Entrevista e até visita domiciliar para checar as condições da família. Esse é o procedimento que um candidato a adotar um cachorro ou gato deve se submeter em São Carlos.
Fonte: Folha de São Paulo/Ribeirão
Solitário, Claustrófobo, ocupava o tempo como era possível, considerando que os ganhos não permitiam gastos além de uma prosaica cerveja nos finais de semana. Uma palavra cruzada que comprava a cada quinze dias – às vezes demorava mais, pois só comprava outra quando respondia tudo, o que nem sempre sua inteligência mediana ajudava – e que mais? Mais nada. Casa, trabalho, trabalho, casa. Assistia tv. Mas, conservador, achava que a televisão era um antro de porcaria. Só ensinava o que não prestava.
O apartamento era pequeno, assim mesmo, havia dias que parecia tão grande. Houve tempo em que pensou arrumar uma companheira, mas umas decepções amorosas num passado distante o deixaram amedrontado. Mulher é bicho perigoso, dizia. Você dá o pé e quando se espanta... Ele não completava a frase, talvez não soubesse o ditado ou não atinasse sobre o que seria mais importante do que o pé que dava.
Amigos não tinha. Sim, havia os colegas de trabalho, com quem trocava poucas palavras e só.
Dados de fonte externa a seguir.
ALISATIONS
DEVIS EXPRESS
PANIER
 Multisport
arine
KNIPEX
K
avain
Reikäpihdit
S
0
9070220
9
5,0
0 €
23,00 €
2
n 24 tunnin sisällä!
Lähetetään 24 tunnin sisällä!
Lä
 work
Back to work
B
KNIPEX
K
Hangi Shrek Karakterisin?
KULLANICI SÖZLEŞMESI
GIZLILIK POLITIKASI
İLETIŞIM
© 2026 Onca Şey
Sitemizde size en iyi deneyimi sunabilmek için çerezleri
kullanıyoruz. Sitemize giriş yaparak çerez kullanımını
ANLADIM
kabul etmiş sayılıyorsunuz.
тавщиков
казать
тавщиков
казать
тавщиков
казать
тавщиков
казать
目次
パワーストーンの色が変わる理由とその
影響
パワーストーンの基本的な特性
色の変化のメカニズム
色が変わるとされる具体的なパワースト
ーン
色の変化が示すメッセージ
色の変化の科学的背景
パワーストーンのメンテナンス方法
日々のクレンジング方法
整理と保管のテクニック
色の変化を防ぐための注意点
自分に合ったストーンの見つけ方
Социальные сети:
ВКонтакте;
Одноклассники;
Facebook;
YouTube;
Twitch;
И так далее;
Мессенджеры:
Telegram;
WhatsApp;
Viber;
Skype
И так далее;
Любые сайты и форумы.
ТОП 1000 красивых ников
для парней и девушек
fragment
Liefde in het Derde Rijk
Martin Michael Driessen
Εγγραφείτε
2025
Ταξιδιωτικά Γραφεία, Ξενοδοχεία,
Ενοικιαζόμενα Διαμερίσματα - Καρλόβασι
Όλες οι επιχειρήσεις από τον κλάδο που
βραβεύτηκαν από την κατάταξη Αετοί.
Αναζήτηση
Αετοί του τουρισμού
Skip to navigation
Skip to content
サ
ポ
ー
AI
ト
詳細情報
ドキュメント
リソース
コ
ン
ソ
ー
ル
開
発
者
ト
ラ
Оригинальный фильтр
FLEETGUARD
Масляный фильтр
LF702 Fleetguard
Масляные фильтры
Achava-se deslocado. Não sabia contar piadas. Não tinha experiências com mulheres para contar. Não torcia por time nenhum, sequer sabia jogar futebol. Uma bola em seu pé era um estorvo. Claustrófobo levava uma vida pra lá de besta e mesmo para ele aquilo começava incomodar.
Num desses dias insignificantes, estava na fila do supermercado e viu um cartaz: Adote um animal. A imagem mostrava um cachorro com aquela cara de cão abandonado. Sentado, a orelha meio murcha para trás. O olhar oblíquo em direção ao suposto adotante. Só faltava falar. Aquilo lhe comoveu. Ao mesmo tempo percebeu ali o fim de sua vida solitária. Anotou telefone e endereço.
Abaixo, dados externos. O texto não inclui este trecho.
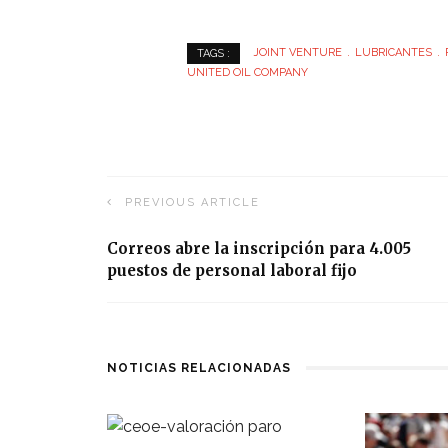
JOINT VENTURE
LUBRICANTES
TAGS :
UNITED OIL COMPANY
PREVIOUS ARTICLE
Correos abre la inscripción para 4.005
puestos de personal laboral fijo
NOTICIAS RELACIONADAS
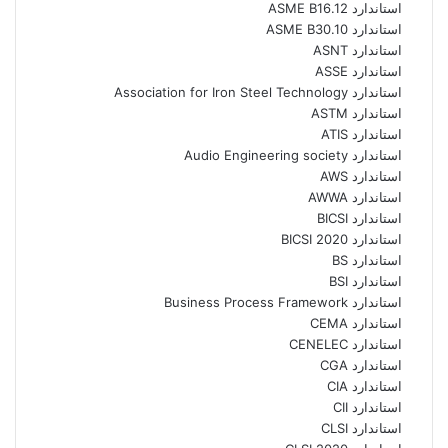
استاندارد ASME B16.12
استاندارد ASME B30.10
استاندارد ASNT
استاندارد ASSE
استاندارد Association for Iron Steel Technology
استاندارد ASTM
استاندارد ATIS
استاندارد Audio Engineering society
استاندارد AWS
استاندارد AWWA
استاندارد BICSI
استاندارد BICSI 2020
استاندارد BS
استاندارد BSI
استاندارد Business Process Framework
استاندارد CEMA
استاندارد CENELEC
استاندارد CGA
استاندارد CIA
استاندارد CII
استاندارد CLSI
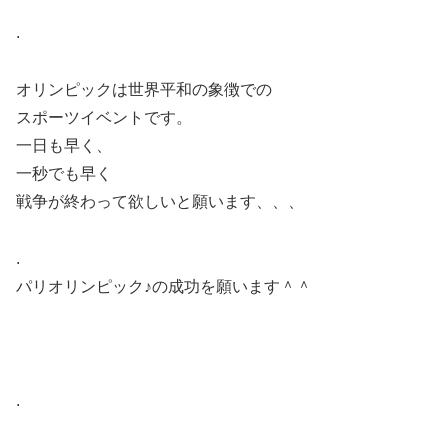
.
オリンピックは世界平和の象徴での
スポーツイベントです。
一日も早く、
一秒でも早く
戦争が終わって欲しいと願います、、、
.
パリオリンピック♪の成功を願います＾＾
.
Dia seguinte estava Claustrófobo em sua melhor roupa à porta do abrigo municipal. Entrou meio acanhado. Aquilo era um grande passo. Um compromisso com alguém, fosse cachorro era o de menos. Uma senhora com cara mal dormida veio lhe atender. Ele se atropelou na fala. Vim adotar um cachorro. Bom dia, não é? Disse a mulher ralhando com sua falta de modos. Ele corrigiu-se: bom dia. Posso ver o cachorro que quero adotar. Calma aí, meu senhor. Não é assim, não. Tem que responder a uma entrevista. Aquilo era surpreendente para Claustrófobo. Entrevista? Precisamos saber de suas intenções com o animal. Intenções? O senhor vai dar carinho, atenção, levar no veterinário quando precisar, alimentar adequadamente? Era muita pergunta de uma vez.
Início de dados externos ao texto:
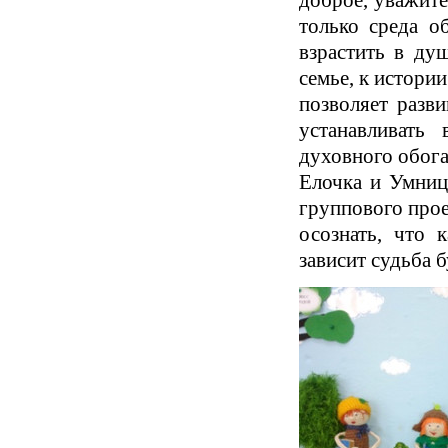
только среда о
взрастить в ду
семье, к истори
позволяет разв
устанавливать
духовного обога
Елочка и Умниц
группового про
осознать, что 
зависит судьба 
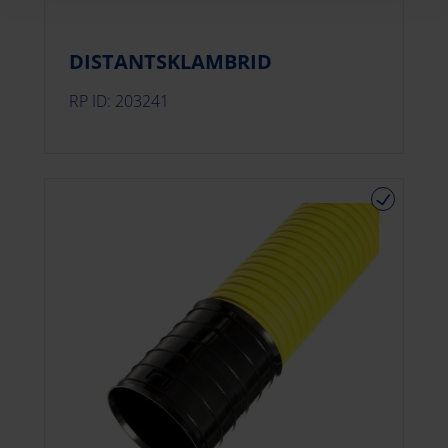
DISTANTSKLAMBRID
RP ID: 203241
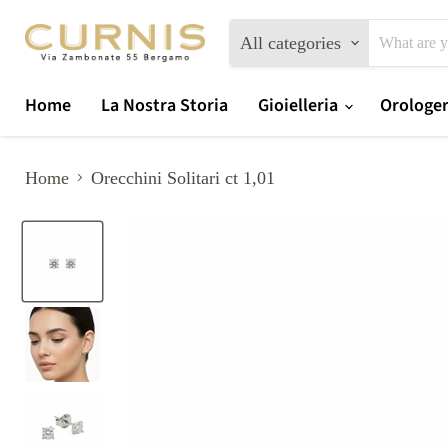
All categories
Home
La Nostra Storia
Gioielleria
Orologe
Home
Orecchini Solitari ct 1,01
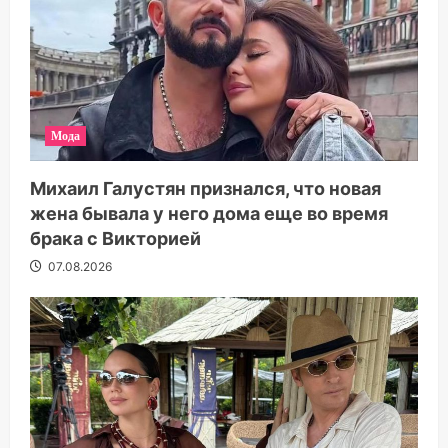
Мода
Михаил Галустян признался, что новая
жена бывала у него дома еще во время
брака с Викторией
07.08.2026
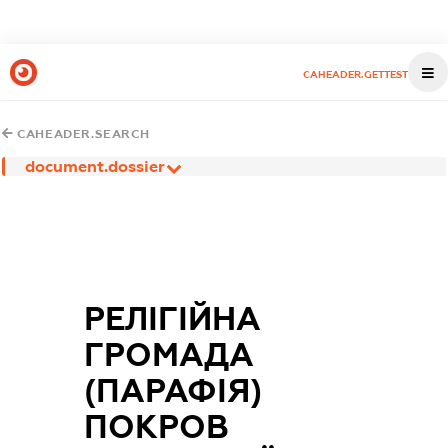
CAHEADER.GETTEST
CAHEADER.SEARCH
document.dossier
РЕЛІГІЙНА
ГРОМАДА
(ПАРАФІЯ)
ПОКРОВ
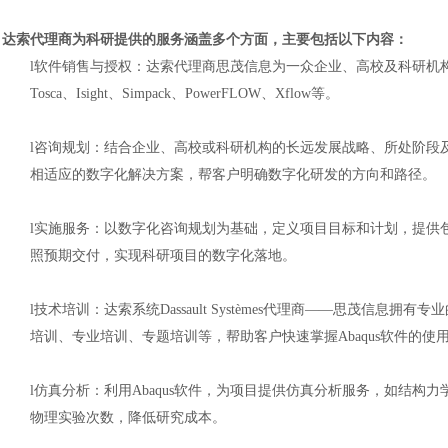
达索代理商为科研提供的服务涵盖多个方面，主要包括以下内容：
l
软件销售与授权：达索代理商
思茂信息
为
一众企业、高校及
科研机
Tosca、Isight、Simpack、PowerFLOW、Xflow等
。
l
咨询规划：结合
企业、高校或
科研机构的长远发展战略、所处阶段
相适应的数字化解决方案，帮
客户
明确数字化研发的方向和路径。
l
实施服务：以数字化咨询规划为基础，定义项目目标和计划，提供
照预期交付，实现科研项目的数字化落地。
l
技术培训：达索
系统
Dassault Systèmes
代理商
——思茂信息
拥有专业
培训、专业培训、专题培训等，帮助
客户
快速掌握
Abaqus
软件的使
l
仿真分析：利用
Abaqus
软件，为项目提供仿真分析服务，如结构力
物理实验次数，降低研究成本。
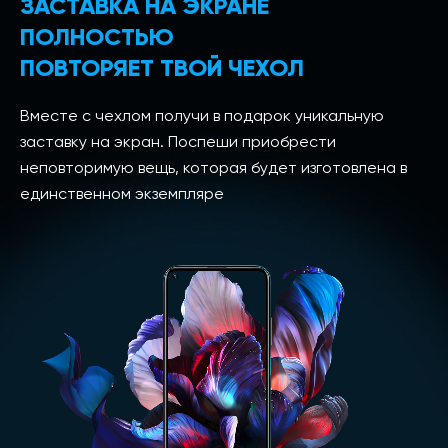
ЗАСТАВКА НА ЭКРАНЕ
ПОЛНОСТЬЮ
ПОВТОРЯЕТ ТВОЙ ЧЕХОЛ
Вместе с чехлом получи в подарок уникальную
заставку на экран. Поспеши приобрести
неповторимую вещь, которая будет изготовлена в
единственном экземпляре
Então, está pronto para responder? Inquiriu a mulher, desafiadora. Claustrófobo disse um sim hesitante. Nome. Idade. Endereço. Telefone. Ganho. Como assim? Empacou Claustrófobo. O senhor tem que ter dinheiro para bancar o animal. Olhe, eu sei criar um bicho. Bicho? É assim que o senhor trata o animalzinho? Desculpe, mas como devo chamar? Primeiro o senhor deve dar um nome ao animal. Mas ainda não conheço qual vou adotar. Que seja.
Posso ver agora. Ver o quê? O cachorro. Ainda não terminamos com o senhor. E tome pergunta. Meia hora depois, Claustrófobo já não aguentava mais. Minha senhora, eu só quero adotar um cachorro para me fazer companhia. Isso aqui é uma inquisição. Ah, então o senhor confessa? Confessa o quê? Que quer o animal apenas para usá-lo. Aqui nós defendemos o interesse do animal. Um animal não é um uma coisa, senhor Claustrófobo! E as necessidades do animal não contam? Não é adotar por adotar. Não é só para tapar sua solidão e a solidão do cão abandonado? Prometo que ajudarei quando ele parecer entediado, triste, deprimido, está bem? Estamos nos entendendo, senhor Claustrófobo.
Terminamos? Quase. E dê-se por satisfeito, porque ainda havia o teste psicológico, mas hoje o psicólogo não virá, foi mordido por um cachorro. Uma última pergunta. Que cão o senhor prefere? Não sei. O que a senhora sugere? No momento só tem um pitbull disponível. Então porque pergunta o que prefiro se não posso escolher? É a norma. Leva? Não obrigado, acho que vou ficar com a catita que vive lá em casa.